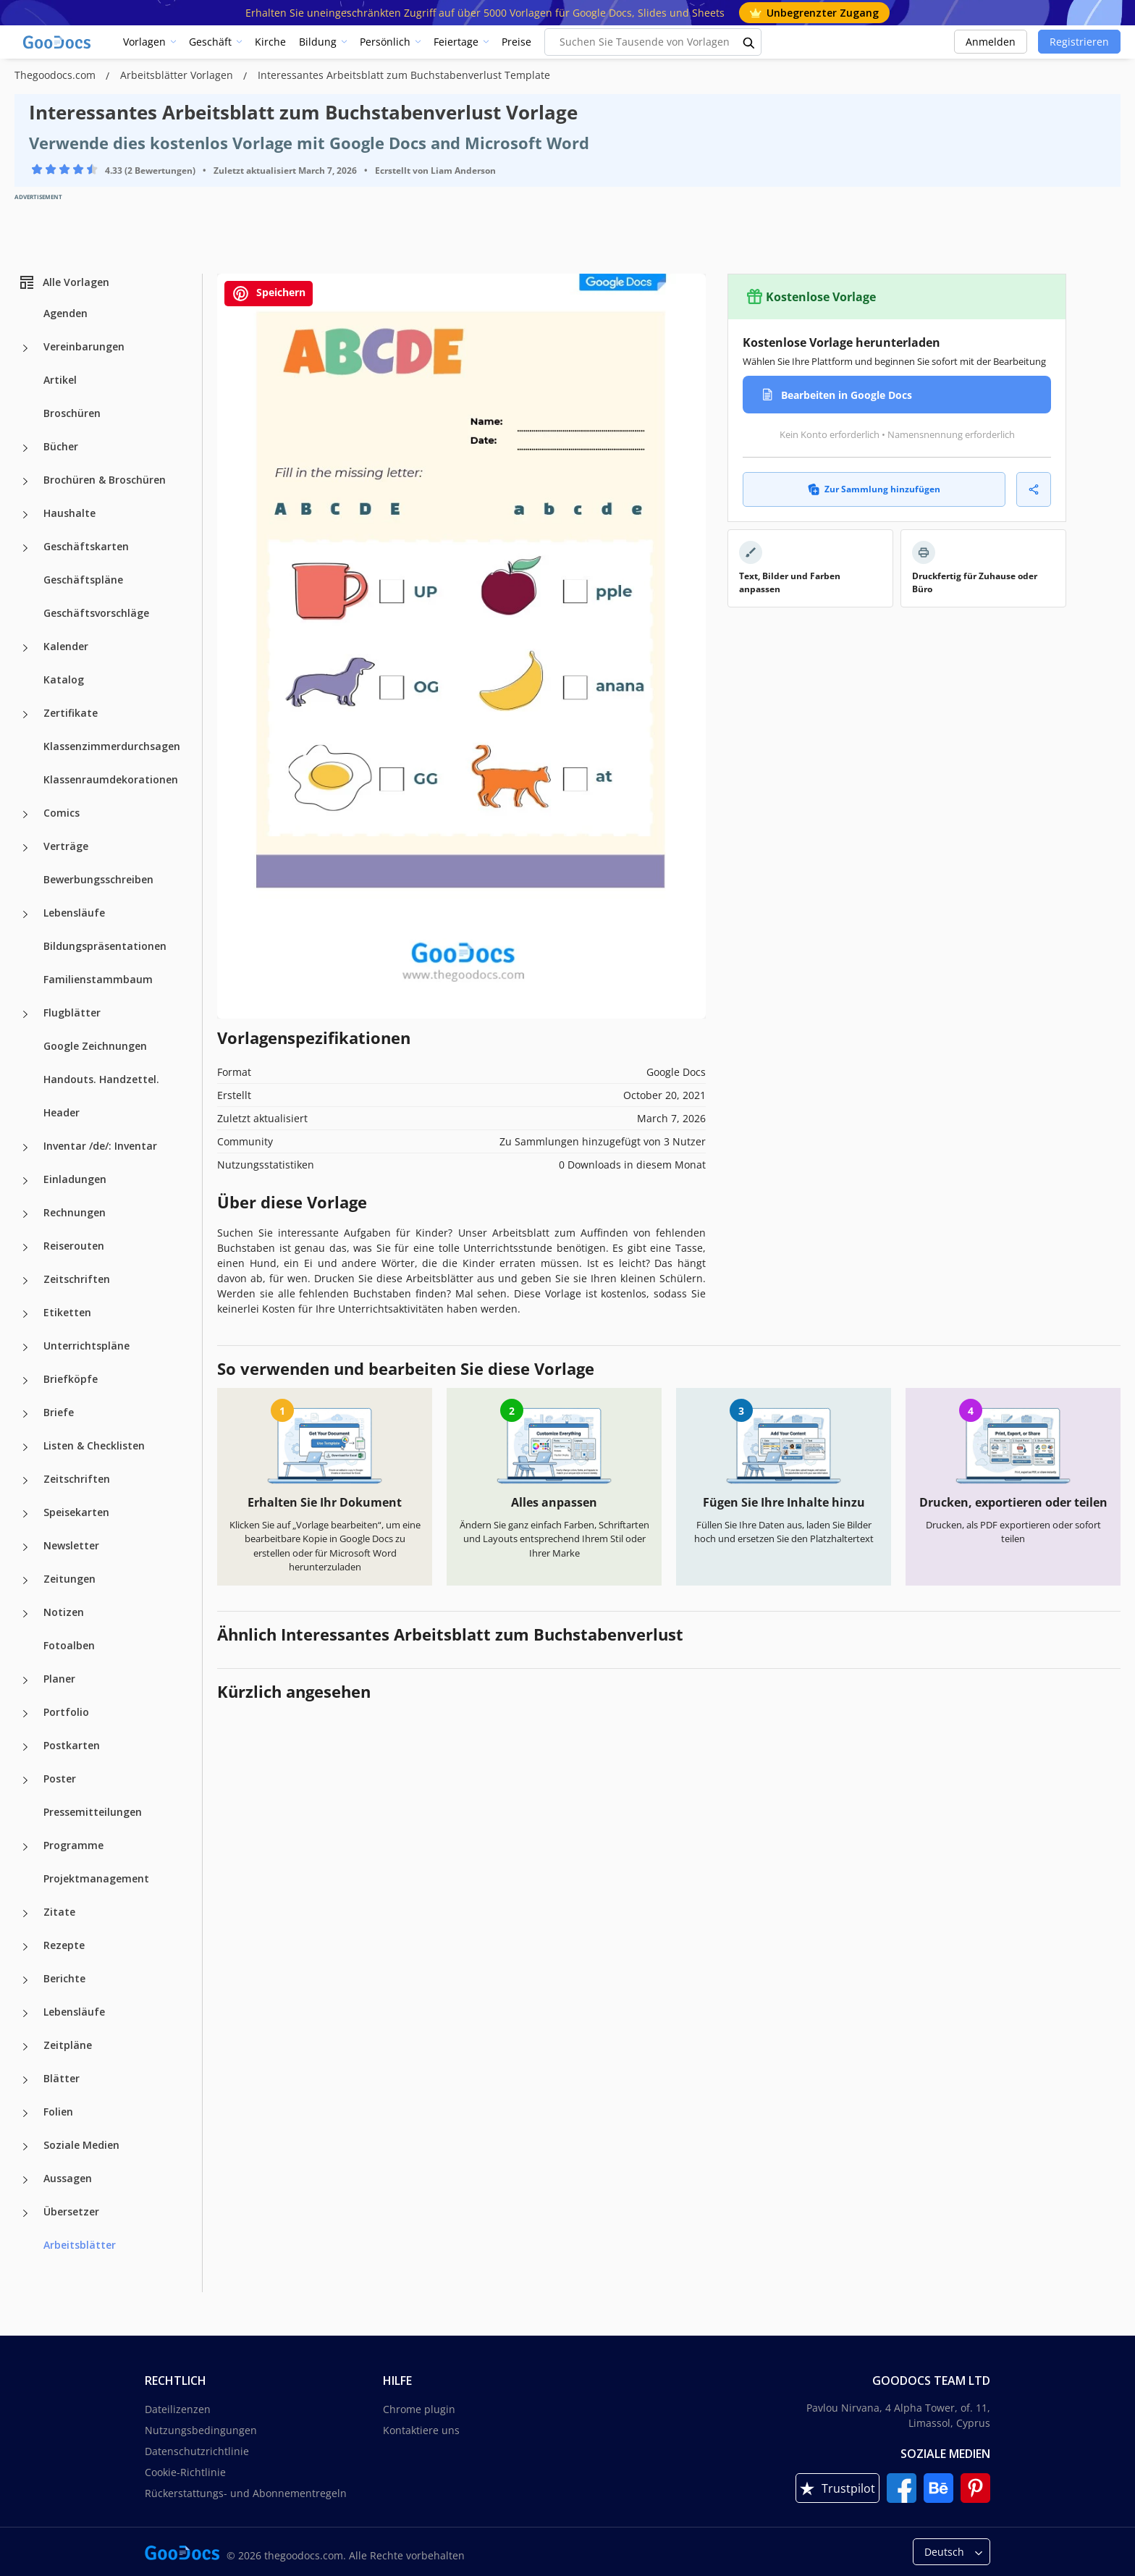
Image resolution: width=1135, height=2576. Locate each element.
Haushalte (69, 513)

--

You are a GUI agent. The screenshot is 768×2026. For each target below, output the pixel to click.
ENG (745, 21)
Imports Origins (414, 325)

--

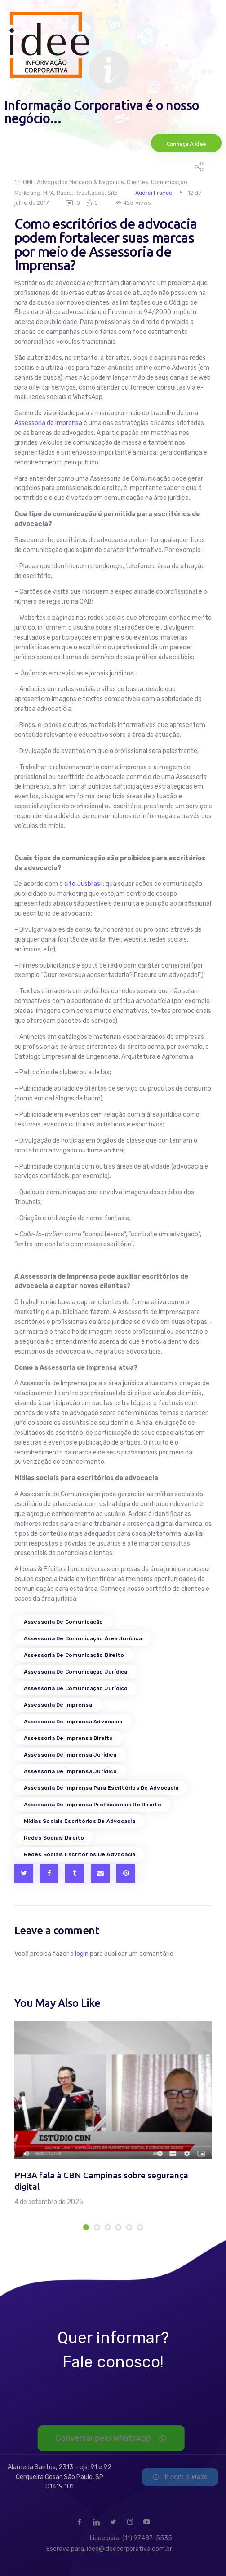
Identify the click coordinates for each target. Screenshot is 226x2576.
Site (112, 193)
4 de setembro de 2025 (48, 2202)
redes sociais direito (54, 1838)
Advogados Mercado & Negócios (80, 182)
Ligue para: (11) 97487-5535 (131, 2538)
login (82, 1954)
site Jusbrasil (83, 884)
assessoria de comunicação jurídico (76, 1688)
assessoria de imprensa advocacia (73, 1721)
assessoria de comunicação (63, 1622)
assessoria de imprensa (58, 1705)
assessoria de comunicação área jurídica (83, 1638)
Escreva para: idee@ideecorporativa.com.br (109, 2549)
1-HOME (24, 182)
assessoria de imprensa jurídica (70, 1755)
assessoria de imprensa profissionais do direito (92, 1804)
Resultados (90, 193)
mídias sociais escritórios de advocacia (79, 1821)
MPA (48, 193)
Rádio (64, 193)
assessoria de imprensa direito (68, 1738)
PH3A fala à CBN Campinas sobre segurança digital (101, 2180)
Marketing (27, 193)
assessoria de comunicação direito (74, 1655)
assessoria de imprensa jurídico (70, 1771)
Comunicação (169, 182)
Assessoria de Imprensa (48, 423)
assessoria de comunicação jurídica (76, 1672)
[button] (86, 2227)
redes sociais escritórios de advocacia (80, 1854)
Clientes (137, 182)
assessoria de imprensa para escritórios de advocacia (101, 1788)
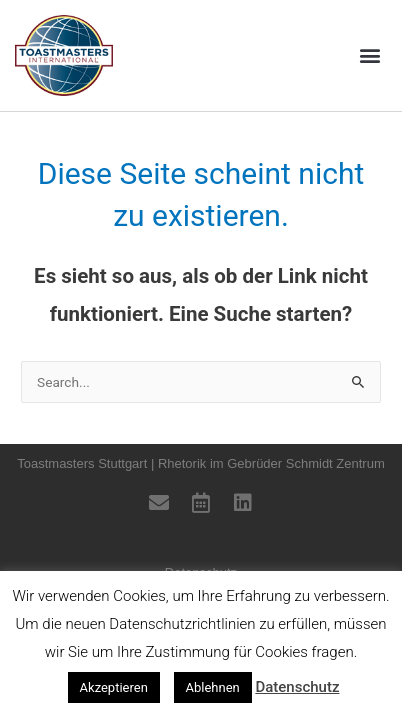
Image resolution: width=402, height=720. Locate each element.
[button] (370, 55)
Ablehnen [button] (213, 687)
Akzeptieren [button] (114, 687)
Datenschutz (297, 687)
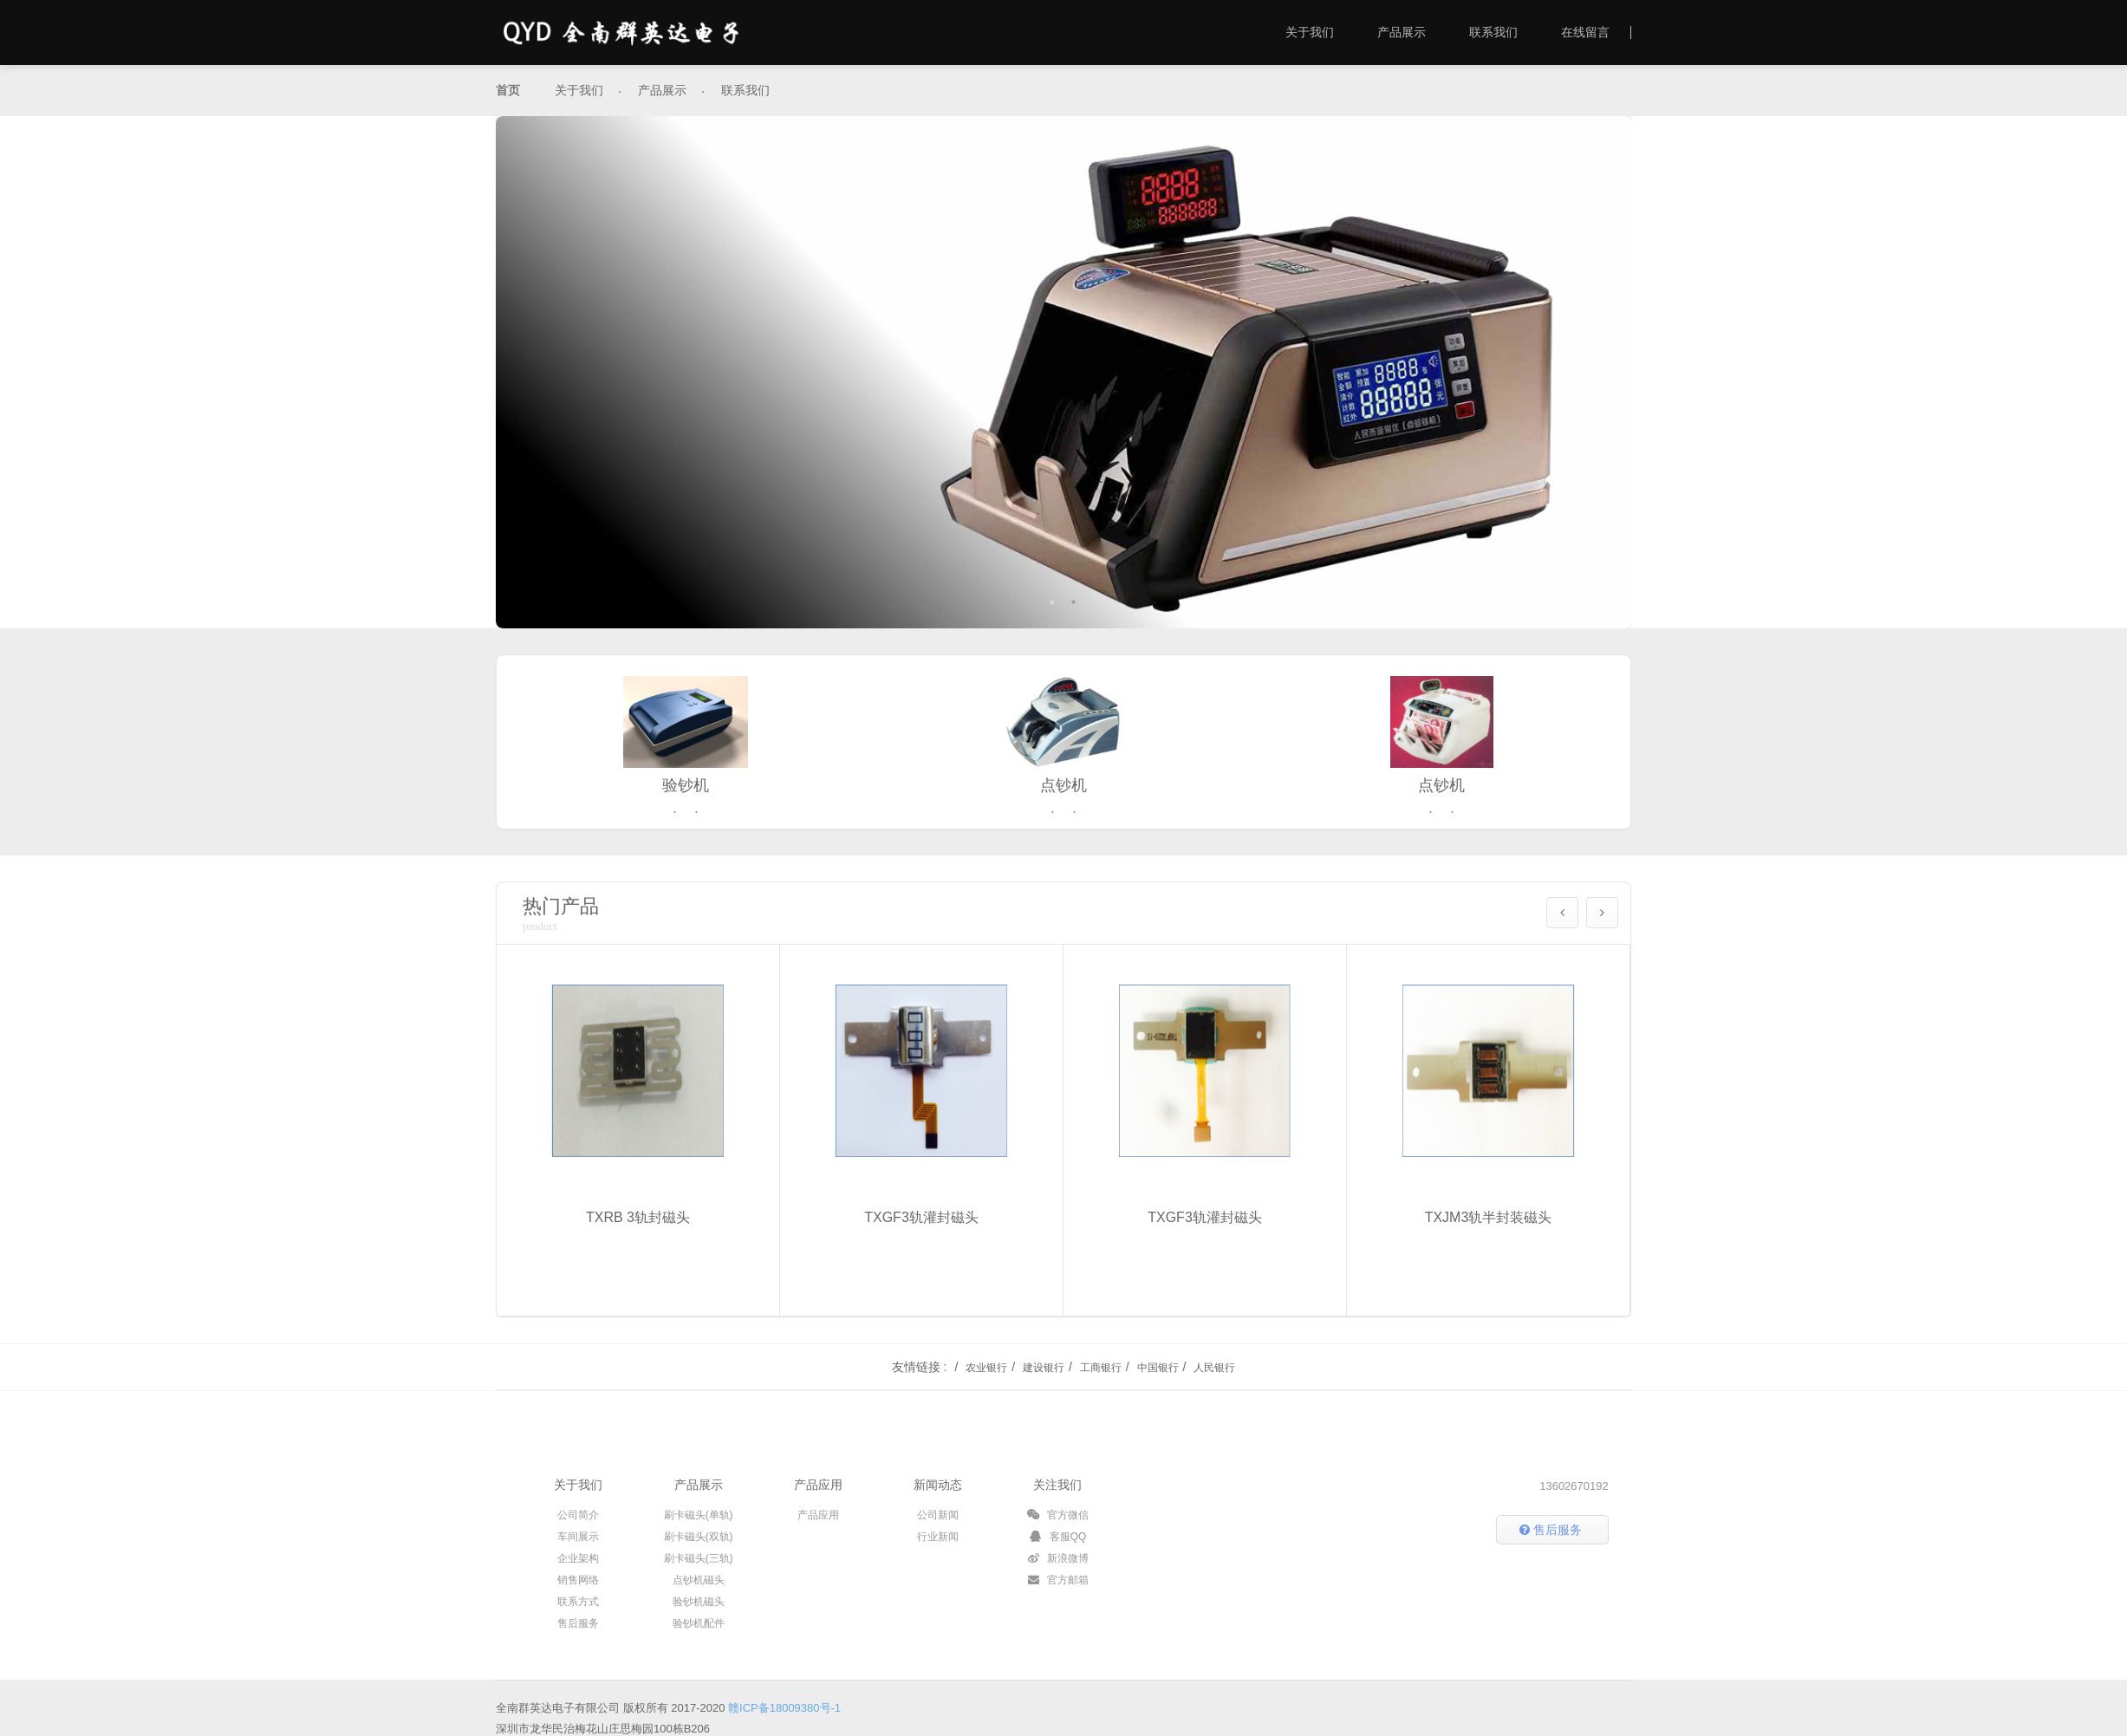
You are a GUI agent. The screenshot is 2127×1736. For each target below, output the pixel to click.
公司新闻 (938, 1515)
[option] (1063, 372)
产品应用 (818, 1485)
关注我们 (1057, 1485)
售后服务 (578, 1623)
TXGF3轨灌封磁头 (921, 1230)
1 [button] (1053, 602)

▸ ACTIVITY: Select the lines in this material that hold the word "escritórios", leaving none out.

▸ FINISHED EXERCISE:
mídias sociais escritórios de advocacia (79, 1821)
redes sociais escritórios de advocacia (80, 1854)
assessoria de imprensa para escritórios de advocacia (101, 1788)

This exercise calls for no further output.